**INPUT DATA:**
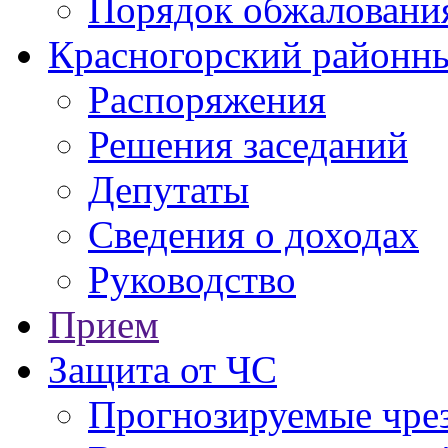
Порядок обжаловани
Красногорский районны
Распоряжения
Решения заседаний
Депутаты
Сведения о доходах
Руководство
Прием
Защита от ЧС
Прогнозируемые чре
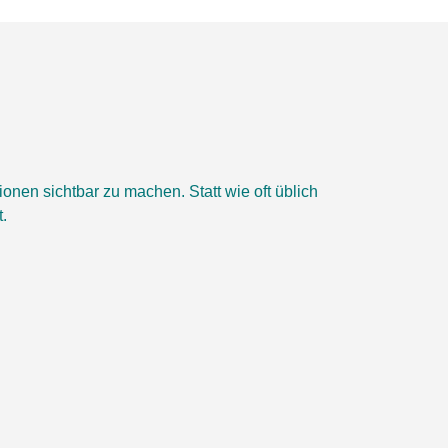
en sichtbar zu machen. Statt wie oft üblich
.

**WHAT TO PRODUCE:** All of the entries above are to be duplicated exactly, with every image left out.

**ANSWER:**
Порядок обжаловани
Красногорский районны
Распоряжения
Решения заседаний
Депутаты
Сведения о доходах
Руководство
Прием
Защита от ЧС
Прогнозируемые чре
en sichtbar zu machen. Statt wie oft üblich
.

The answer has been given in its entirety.